"Students will now vote on constitution change," headlines the Echo, the student newspaper at California Lutheran University. On Monday the CLU judicial review panel made its review of the proposed constitutional amendment and also declined to remove two members of the student Senate from office. Read the entire article for some of the public on-campus discussion.
Meanwhile, the Echo's Opinion section includes two pieces by a student columnist, "CLU sacrifices Christianity roots to promote diversity," published Monday, Feb. 28 (when the Senate voted to send the proposal to CLU's undergrads), and "ASCLUG approves constitution change, but should it have?" on Monday, March 7 (the day of the judicial review). The Echo also posted on Monday guest columns entitled "Preamble to reflect current identity," by the amendment's initial sponsor, Senator Evan Sandlin of the Junior Class, and "Christian ideals should be present in preamble," by senior Jesse Knutson.
And then over at the Ventura County Star, Monday's Letters to the Editor includes one from CLU's President, Dr. Chris Kimball:
Let me set the record straight. The only ones involved in this discussion are students. If enacted, the change would only affect the student government constitution. Not the university's constitution. Not the university's mission statement. Not the university's identity statement.Read Dr. Kimball's "What Cal Lutheran is all about" here.
In fact, the proposed change would actually align the student constitution more closely with CLU's identity statement. In it, we say that, "Rooted in the Lutheran tradition of Christian faith, the university encourages critical inquiry into matters of both faith and reason."

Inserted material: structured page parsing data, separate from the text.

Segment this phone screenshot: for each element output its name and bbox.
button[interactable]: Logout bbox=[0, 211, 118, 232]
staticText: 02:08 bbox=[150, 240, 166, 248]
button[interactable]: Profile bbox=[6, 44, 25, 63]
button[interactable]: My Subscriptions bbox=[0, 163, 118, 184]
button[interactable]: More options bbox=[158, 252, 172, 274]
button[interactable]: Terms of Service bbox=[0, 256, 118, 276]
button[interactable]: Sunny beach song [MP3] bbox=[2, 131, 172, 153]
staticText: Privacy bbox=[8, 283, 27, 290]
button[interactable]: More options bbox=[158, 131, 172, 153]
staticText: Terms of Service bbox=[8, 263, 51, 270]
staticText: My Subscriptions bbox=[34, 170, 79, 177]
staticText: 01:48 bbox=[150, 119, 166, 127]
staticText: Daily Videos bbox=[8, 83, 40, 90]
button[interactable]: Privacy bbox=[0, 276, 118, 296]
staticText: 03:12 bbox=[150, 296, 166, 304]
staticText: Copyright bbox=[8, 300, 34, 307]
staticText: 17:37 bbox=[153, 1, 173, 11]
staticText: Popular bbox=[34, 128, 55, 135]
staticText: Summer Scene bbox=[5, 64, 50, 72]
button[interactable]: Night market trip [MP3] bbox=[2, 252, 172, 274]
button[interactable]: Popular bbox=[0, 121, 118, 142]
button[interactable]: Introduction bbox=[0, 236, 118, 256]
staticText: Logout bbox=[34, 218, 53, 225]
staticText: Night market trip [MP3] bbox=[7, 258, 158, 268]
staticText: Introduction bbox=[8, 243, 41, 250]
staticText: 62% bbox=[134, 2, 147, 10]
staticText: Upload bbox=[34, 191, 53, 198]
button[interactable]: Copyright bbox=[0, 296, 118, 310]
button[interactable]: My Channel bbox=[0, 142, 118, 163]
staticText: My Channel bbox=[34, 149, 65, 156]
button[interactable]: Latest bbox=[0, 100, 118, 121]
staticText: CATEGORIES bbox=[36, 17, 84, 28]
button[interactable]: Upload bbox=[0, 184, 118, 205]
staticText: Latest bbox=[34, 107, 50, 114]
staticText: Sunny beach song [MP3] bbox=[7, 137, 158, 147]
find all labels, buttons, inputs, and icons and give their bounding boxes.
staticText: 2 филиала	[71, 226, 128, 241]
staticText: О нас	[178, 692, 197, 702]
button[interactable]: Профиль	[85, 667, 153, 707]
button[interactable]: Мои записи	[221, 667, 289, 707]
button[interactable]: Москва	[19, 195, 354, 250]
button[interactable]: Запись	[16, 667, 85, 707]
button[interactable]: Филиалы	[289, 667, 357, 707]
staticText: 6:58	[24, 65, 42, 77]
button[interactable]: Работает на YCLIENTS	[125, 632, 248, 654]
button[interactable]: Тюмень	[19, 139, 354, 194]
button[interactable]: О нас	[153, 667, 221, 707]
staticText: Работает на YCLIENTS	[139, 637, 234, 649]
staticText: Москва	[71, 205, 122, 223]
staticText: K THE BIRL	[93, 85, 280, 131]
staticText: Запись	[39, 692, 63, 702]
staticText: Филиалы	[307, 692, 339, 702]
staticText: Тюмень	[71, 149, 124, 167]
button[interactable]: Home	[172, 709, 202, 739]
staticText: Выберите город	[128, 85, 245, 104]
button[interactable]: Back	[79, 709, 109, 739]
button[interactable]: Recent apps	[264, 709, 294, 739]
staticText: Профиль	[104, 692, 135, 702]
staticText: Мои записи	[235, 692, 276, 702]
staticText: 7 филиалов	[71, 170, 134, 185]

This is what CLU is all about. Our Lutheran identity defines who we are as an academic and social community. "Lutheran" is our middle name and it will remain our middle name.

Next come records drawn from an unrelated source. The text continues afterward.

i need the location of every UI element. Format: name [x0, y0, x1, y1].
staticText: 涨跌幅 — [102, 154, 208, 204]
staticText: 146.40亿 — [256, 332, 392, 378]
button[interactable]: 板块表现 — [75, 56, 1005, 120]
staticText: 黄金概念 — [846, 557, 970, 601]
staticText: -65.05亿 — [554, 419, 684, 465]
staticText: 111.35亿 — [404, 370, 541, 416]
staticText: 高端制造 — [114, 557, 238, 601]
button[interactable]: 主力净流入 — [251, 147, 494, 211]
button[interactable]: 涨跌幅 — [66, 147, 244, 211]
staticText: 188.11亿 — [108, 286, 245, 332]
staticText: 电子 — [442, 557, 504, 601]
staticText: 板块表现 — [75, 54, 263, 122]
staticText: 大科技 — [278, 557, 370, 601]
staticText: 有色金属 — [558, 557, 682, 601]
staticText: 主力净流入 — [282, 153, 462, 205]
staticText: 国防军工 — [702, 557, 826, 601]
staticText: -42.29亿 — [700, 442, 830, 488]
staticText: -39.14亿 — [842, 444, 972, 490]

In Tuesday's Star one can find four letters to the editor: from Ray Holm of Thousand Oaks ("Values endangered"); CLU employee Juanita Hall of Moorpark ("Lutheran tradition"); CLU's Director of Church Relations, Pastor Arne Bergland ("CLU faith-based"):
...For those who might question CLU's commitment to be a faith-based institution, I invite you to attend our Wednesday 10:10 a.m. chapel services or any of the other services provided by our campus ministry as well as any number of our student organizations with a faith-based focus....and ELCA Southwest California Synod Bishop Dean Nelson, who is also a member of CLU's Board of Regents ("CLU and faith"):
In 2007, voting members of the Churchwide Assembly of the Evangelical Lutheran Church in America (ELCA) approved a new social statement entitled, "Our Calling in Education." This statement helps the ELCA address the many issues related to education at all age levels both public and church-related, including the issues that now are being raised as a result of recent student activities at California Lutheran University....Read them in full here.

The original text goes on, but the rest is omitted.